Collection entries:
____

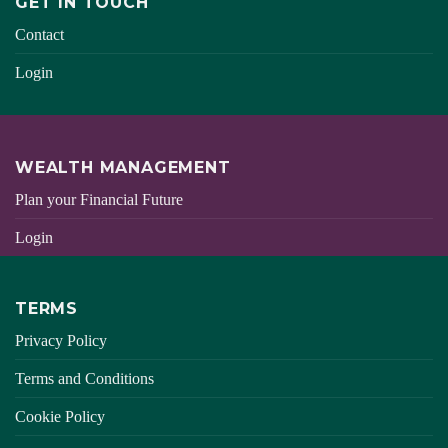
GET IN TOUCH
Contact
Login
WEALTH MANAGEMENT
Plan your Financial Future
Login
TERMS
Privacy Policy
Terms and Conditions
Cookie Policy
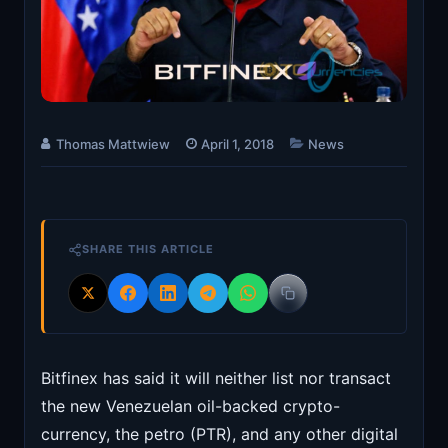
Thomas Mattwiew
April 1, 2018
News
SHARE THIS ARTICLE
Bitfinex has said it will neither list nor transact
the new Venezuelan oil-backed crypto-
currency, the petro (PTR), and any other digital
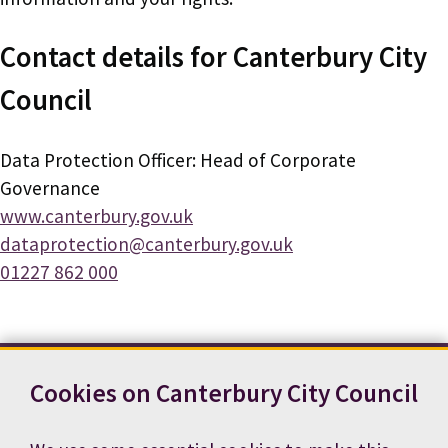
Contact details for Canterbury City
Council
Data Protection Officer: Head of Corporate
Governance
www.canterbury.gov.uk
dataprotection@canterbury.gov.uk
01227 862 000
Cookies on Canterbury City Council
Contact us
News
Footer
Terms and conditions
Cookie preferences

____

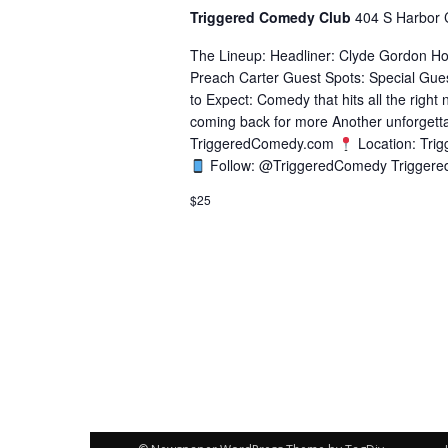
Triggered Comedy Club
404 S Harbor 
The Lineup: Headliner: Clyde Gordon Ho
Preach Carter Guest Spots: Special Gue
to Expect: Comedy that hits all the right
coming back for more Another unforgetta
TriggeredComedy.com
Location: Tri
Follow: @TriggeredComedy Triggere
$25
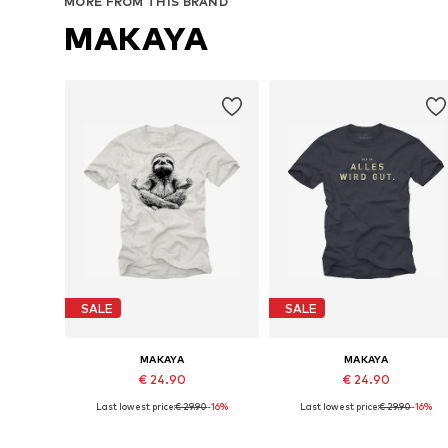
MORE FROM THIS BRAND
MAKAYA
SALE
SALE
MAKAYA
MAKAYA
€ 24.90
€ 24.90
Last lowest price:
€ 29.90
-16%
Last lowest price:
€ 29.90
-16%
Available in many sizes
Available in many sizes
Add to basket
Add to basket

____

What the exercise asks:
Your answer should be the lines above, from the line containing "dataprotection@canterbury.gov.uk" up to and including the line containing "Cookie preferences", reproduced exactly and with nothing else.

The completed task:
dataprotection@canterbury.gov.uk
01227 862 000
Cookies on Canterbury City Council
Contact us
News
Footer
Terms and conditions
Cookie preferences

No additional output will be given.